Sono fatti ben noti. Se li ricordiamo è per sottolineare di quanta ipocrisia grondino le dichiarazioni di quegli esponenti del governo e del Parlamento che sembrano scoprire solo oggi d’essersi messi in casa una bomba sempre pronta a esplodere (venne eletto vicepresidente del Senato con 119 voti, due di più di quelli di cui dispone l’intero centrodestra). E quanto inadeguate e ridicole suonino le parole di chi, nel governo e nel Parlamento, si è limitato a sollecitare le scuse di Calderoli alla ministra: parole irresponsabili verso un Paese che sprofonda nel baratro del discredito internazionale e diseducative verso i suoi cittadini, poiché in sostanza banalizzano il razzismo. A sua volta, l’abituale pacatezza di Cécile Kyengé -un’ammirevole prova di stile- sembra non valga ad arrestare l’escalation di attacchi razzisti e sessisti, in specie ai suoi danni, con minacce di violenza perfino fisica. Per fermarla non saranno sufficienti, temiamo, la richiesta esplicita di dimissioni, avanzata finalmente dal Pd, e quella implicita di Enrico Letta; né il mantra autoconsolatorio dell’Italia che non è razzista e il rifiuto di “scendere al suo livello”, come ha replicato Kyengé a chi le chiedeva se intendesse intraprendere un’azione legale.

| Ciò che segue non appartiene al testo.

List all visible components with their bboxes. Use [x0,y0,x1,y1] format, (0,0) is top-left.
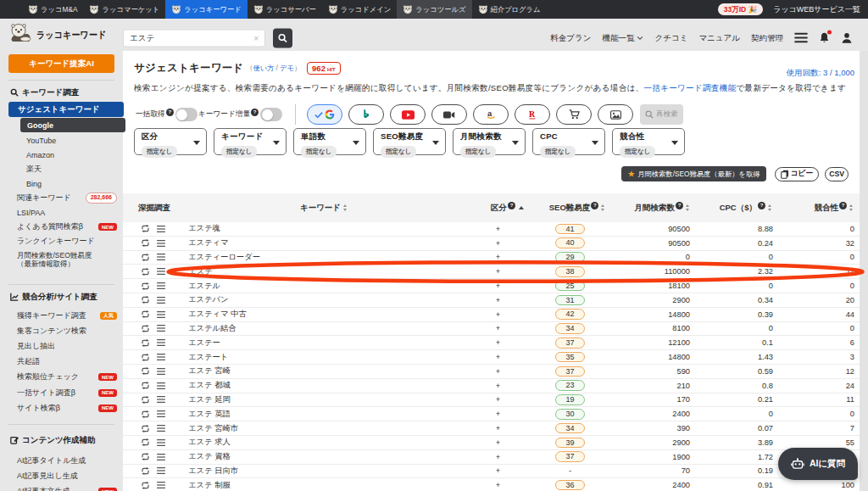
row-kubun[interactable]: + [462,296,534,304]
row-kubun[interactable]: + [462,382,534,390]
sidebar-item-関連キーワード[interactable]: 関連キーワード 282,666 [0,191,123,205]
row-kubun[interactable]: + [462,395,534,404]
list-menu-icon[interactable] [157,240,165,247]
list-menu-icon[interactable] [157,454,165,460]
row-kubun[interactable]: + [462,410,534,418]
engine-video-button[interactable] [431,104,467,125]
service-tab-ラッコキーワード[interactable]: ラッコキーワード [165,0,248,19]
list-menu-icon[interactable] [157,396,165,403]
filter-区分[interactable]: 区分指定なし [134,128,207,155]
row-keyword[interactable]: エステ 延岡 [185,394,462,405]
dig-deeper-icon[interactable] [141,268,150,276]
search-clear-icon[interactable]: × [253,33,264,42]
row-kubun[interactable]: + [462,225,534,233]
engine-image-button[interactable] [598,104,633,125]
row-kubun[interactable]: + [462,253,534,261]
row-keyword[interactable]: エステ 宮崎市 [185,423,462,434]
row-keyword[interactable]: エステー [185,338,462,349]
dig-deeper-icon[interactable] [141,425,150,432]
engine-google-button[interactable] [307,104,342,125]
list-menu-icon[interactable] [157,297,165,304]
nav-features[interactable]: 機能一覧 [602,32,643,43]
engine-youtube-button[interactable] [390,104,426,125]
row-keyword[interactable]: エスティーローダー [185,252,462,263]
bulk-survey-link[interactable]: 一括キーワード調査機能 [643,83,736,92]
dig-deeper-icon[interactable] [141,482,150,489]
keyword-search-input[interactable] [123,29,265,47]
sidebar-item-サジェストキーワード[interactable]: サジェストキーワード [8,102,124,117]
keyword-proposal-ai-button[interactable]: キーワード提案AI [8,54,114,73]
row-keyword[interactable]: エスティマ [185,237,462,248]
sidebar-item-Bing[interactable]: Bing [0,176,123,191]
sidebar-item-Google[interactable]: Google [20,118,125,132]
dig-deeper-icon[interactable] [141,310,150,318]
bulk-fetch-toggle[interactable] [175,108,198,121]
header-comp[interactable]: 競合性? [780,203,855,214]
dig-deeper-icon[interactable] [141,396,150,404]
help-icon[interactable]: ? [251,109,259,116]
sidebar-item-よくある質問検索β[interactable]: よくある質問検索β NEW [0,220,123,234]
row-kubun[interactable]: + [462,353,534,361]
sidebar-item-ランクインキーワード[interactable]: ランクインキーワード [0,234,123,248]
filter-競合性[interactable]: 競合性指定なし [612,128,685,155]
row-kubun[interactable]: + [462,453,534,461]
dig-deeper-icon[interactable] [141,282,150,290]
row-keyword[interactable]: エステ 日向市 [185,466,462,477]
list-menu-icon[interactable] [157,410,165,417]
sidebar-item-共起語[interactable]: 共起語 [0,354,123,370]
ask-ai-button[interactable]: AIに質問 [778,448,858,480]
sidebar-item-獲得キーワード調査[interactable]: 獲得キーワード調査 人気 [0,308,123,323]
dig-deeper-icon[interactable] [141,410,150,418]
demo-link[interactable]: デモ [280,64,294,72]
list-menu-icon[interactable] [157,382,165,389]
row-keyword[interactable]: エステ魂 [185,223,462,234]
services-list-link[interactable]: ラッコWEBサービス一覧 [773,4,860,15]
sidebar-item-YouTube[interactable]: YouTube [0,133,123,148]
search-button[interactable] [273,28,292,47]
filter-月間検索数[interactable]: 月間検索数指定なし [453,128,526,155]
row-keyword[interactable]: エステ 制服 [185,480,462,491]
dig-deeper-icon[interactable] [141,225,150,232]
header-keyword[interactable]: キーワード [185,203,462,214]
nav-manual[interactable]: マニュアル [698,32,740,43]
sidebar-item-LSI/PAA[interactable]: LSI/PAA [0,205,123,220]
menu-button[interactable] [794,33,808,43]
row-kubun[interactable]: + [462,466,534,475]
header-kubun[interactable]: 区分? [462,203,534,214]
dig-deeper-icon[interactable] [141,339,150,347]
sidebar-item-AI記事本文生成[interactable]: AI記事本文生成 NEW [0,484,123,491]
nav-contract[interactable]: 契約管理 [751,32,783,43]
logo[interactable]: ラッコキーワード [0,23,123,47]
row-kubun[interactable]: + [462,324,534,332]
row-kubun[interactable]: + [462,338,534,347]
row-kubun[interactable]: + [462,438,534,447]
dig-deeper-icon[interactable] [141,239,150,247]
service-tab-ラッコツールズ[interactable]: ラッコツールズ [397,0,471,19]
row-keyword[interactable]: エステ 資格 [185,451,462,462]
service-tab-ラッコマーケット[interactable]: ラッコマーケット [83,0,165,19]
nav-pricing[interactable]: 料金プラン [550,32,591,43]
row-keyword[interactable]: エステ 都城 [185,380,462,391]
row-kubun[interactable]: + [462,424,534,432]
list-menu-icon[interactable] [157,226,165,232]
header-monthly[interactable]: 月間検索数? [606,203,693,214]
re-search-button[interactable]: 再検索 [640,104,683,125]
list-menu-icon[interactable] [157,339,165,346]
sidebar-item-一括サイト調査β[interactable]: 一括サイト調査β NEW [0,385,123,400]
row-kubun[interactable]: + [462,481,534,489]
dig-deeper-icon[interactable] [141,296,150,304]
engine-amazon-button[interactable]: a [473,104,509,125]
row-keyword[interactable]: エステ 求人 [185,437,462,448]
filter-CPC[interactable]: CPC指定なし [532,128,605,155]
dig-deeper-icon[interactable] [141,453,150,460]
row-keyword[interactable]: エステ 宮崎 [185,365,462,377]
service-tab-紹介プログラム[interactable]: 紹介プログラム [472,0,547,19]
list-menu-icon[interactable] [157,425,165,432]
filter-SEO難易度[interactable]: SEO難易度指定なし [373,128,446,155]
list-menu-icon[interactable] [157,325,165,332]
row-keyword[interactable]: エステル [185,281,462,292]
keyword-boost-toggle[interactable] [260,108,282,121]
list-menu-icon[interactable] [157,439,165,446]
list-menu-icon[interactable] [157,368,165,375]
sidebar-item-サイト検索β[interactable]: サイト検索β NEW [0,400,123,416]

Il quale, invece, con la tipica e volgare protervia leghista -alimentata nel corso del tempo dalle coccole, dalle sottovalutazioni, dall’opportunismo dei teorizzatori, espliciti e impliciti, della costola della sinistra- non fa, lui, che querelare questo e quello. Per dirne una: il 18 luglio prossimo, a Cassino, si svolgerà l’udienza preliminare del processo per diffamazione contro Walter Peruzzi e Gianluca Paciucci, autori di “Svastica verde. Il lato oscuro del va’ pensiero leghista”, Editori Riuniti, 2011), libro che reca, fra l’altro, una Postfazione di chi scrive. Il volume è un’ampia inchiesta sulla Lega Nord, ne mette in luce non solo il carattere eversivo e razzista -un razzismo, come si dimostra, cui non sono estranee le matrici nazionalsocialiste- ma anche la spartizione di poltrone, la corruzione, la gestione disinvolta delle casse degli enti pubblici, i torbidi rapporti con le banche, in definitiva l’affarismo e l’ingordigia di potere. Poiché l’inchiesta è corredata da una documentazione inattaccabile -è la Lega raccontata da se stessa, si potrebbe dire-, Calderoli per querelare Peruzzi e Paciucci lamenta che la sua onorevole effigie compaia (per scelta non certo degli autori) sulla copertina del libro. Come se egli non fosse fondatore e dirigente illustre (si fa per dire) della Lega Nord, come se non ne rappresentasse la storia e le opere, come se non fosse sintesi vivente e sbraitante dello spirito leghista. E’ il mondo alla rovescia: si processano gli antirazzisti mentre razzisti patentati occupano, quasi indisturbati e da un ventennio, gli scranni più alti delle istituzioni.